Marvel sneers. Glimmer rolls her eyes and takes up her mace, and Glimmer loves close combat and this will be messy.
Three Boy shrinks into himself like water down a drain and gestures wildly at the platform behind him. “That’s your most valuable weapon. I reactivated the flux compression generator!”
Glimmer relaxes her hold on the mace. Cato stares at Three blankly.
“It’ll explode again,” Three explains, slowly, his voice shaking.
“Neat,” Cato says as he grabs Three by the jacket.
“Wait! I’ll show you!” Three cries. He tosses the battery in his hand at the nearest platform, and then there’s a blast to drown out Cato and Marvel’s most vicious curses.
They shift their gaze between Three and the gaping hole of scorched earth before them, and then Cato slowly lowers him to the ground.

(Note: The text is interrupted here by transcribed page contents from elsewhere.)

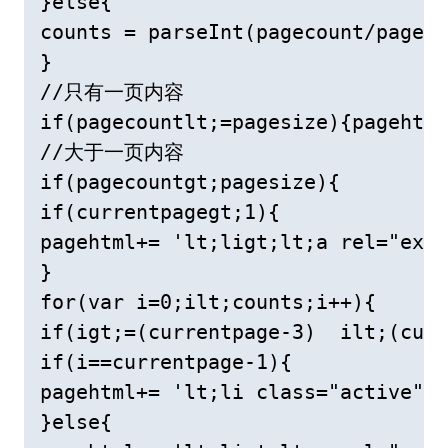
}else{

counts = parseInt(pagecount/pagesi
}

//只有一页内容

if(pagecountlt;=pagesize){pagehtml
//大于一页内容

if(pagecountgt;pagesize){

if(currentpagegt;1){

pagehtml+= 'lt;ligt;lt;a rel="ext
}

for(var i=0;ilt;counts;i++){

if(igt;=(currentpage-3)  ilt;(curr
if(i==currentpage-1){

pagehtml+= 'lt;li class="active"gt
}else{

“Do the rest,” Marvel says shortly.
Three takes a little gasping breath. “You -you won’t hurt me, right? You’ll save me? I’ll make things for you, anything you want.”
“Sure,” Glimmer lies.
--
“Four to four.”
“Doesn’t count if Loverboy had to finish the job for you.”
“She would have died. We never said we were making it a fast kill. Be more fucking specific if you don’t like how I do it.”
Clove grins at him. “Here’s specific for you: break the next one’s neck.”
“Will do. Can it be Loverboy?”
“No. We need him to find Twelve. You can kill Marvel if you want. He’s annoying me.”
“He’s on the list,” Cato says, clenching a fist.
“They’re all on the list.”
They look at each other and neither of them finishes the thought out loud. They’re all on the list. Including each other.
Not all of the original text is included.